Village in Razavi Khorasan province, Iran

Kalateh-ye Kazem (كلاته كاظم) (Note: Also romanized as Kalāteh-e Kāz̧em and Kalāteh-ye Kāz̧em) is a village in Ashtin Rural District of Bala Velayat District in Bakharz County, Razavi Khorasan province, Iran.

==Demographics==
===Population===
At the time of the 2006 National Census, the village's population was 816 in 164 households, when it was in Bala Velayat Rural District of the former Bakharz District in Taybad County.

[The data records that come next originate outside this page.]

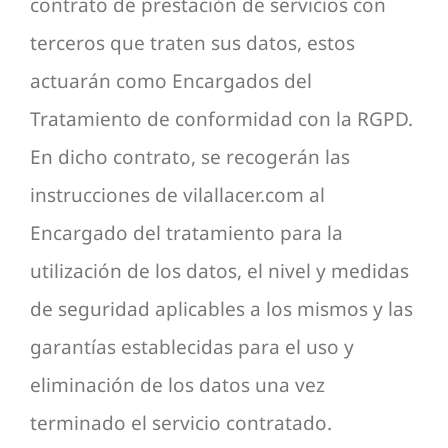
contrato de prestación de servicios con
terceros que traten sus datos, estos
actuarán como Encargados del
Tratamiento de conformidad con la RGPD.
En dicho contrato, se recogerán las
instrucciones de vilallacer.com al
Encargado del tratamiento para la
utilización de los datos, el nivel y medidas
de seguridad aplicables a los mismos y las
garantías establecidas para el uso y
eliminación de los datos una vez
terminado el servicio contratado.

The following census in 2011 counted 1,020 people in 270 households, by which time the district had been separated from the county in the establishment of Bakharz County. The rural district was transferred to the new Bala Velayat District, and the village was transferred to Ashtin Rural District created in the same district. The 2016 census measured the population of the village as 1,067 people in 298 households.